● TASK GOAL
Pull every line that includes the word "schade" from the data.

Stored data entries

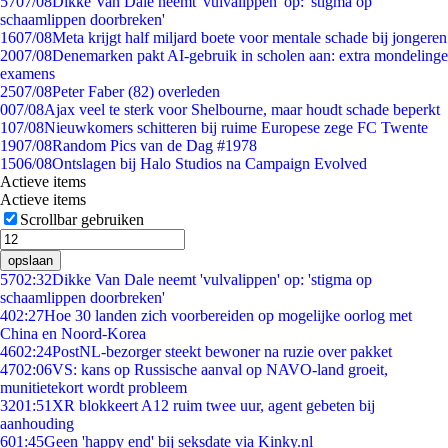
57
07/08
Dikke Van Dale neemt 'vulvalippen' op: 'stigma op
schaamlippen doorbreken'
16
07/08
Meta krijgt half miljard boete voor mentale schade bij jongeren
20
07/08
Denemarken pakt AI-gebruik in scholen aan: extra mondelinge
examens
25
07/08
Peter Faber (82) overleden
0
07/08
Ajax veel te sterk voor Shelbourne, maar houdt schade beperkt
1
07/08
Nieuwkomers schitteren bij ruime Europese zege FC Twente
19
07/08
Random Pics van de Dag #1978
15
06/08
Ontslagen bij Halo Studios na Campaign Evolved
Actieve items
Actieve items
Scrollbar gebruiken
opslaan
57
02:32
Dikke Van Dale neemt 'vulvalippen' op: 'stigma op
schaamlippen doorbreken'
4
02:27
Hoe 30 landen zich voorbereiden op mogelijke oorlog met
China en Noord-Korea
46
02:24
PostNL-bezorger steekt bewoner na ruzie over pakket
47
02:06
VS: kans op Russische aanval op NAVO-land groeit,
munitietekort wordt probleem
32
01:51
XR blokkeert A12 ruim twee uur, agent gebeten bij
aanhouding
6
01:45
Geen 'happy end' bij seksdate via Kinky.nl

● EXERCISE RESULT
Meta krijgt half miljard boete voor mentale schade bij jongeren
Ajax veel te sterk voor Shelbourne, maar houdt schade beperkt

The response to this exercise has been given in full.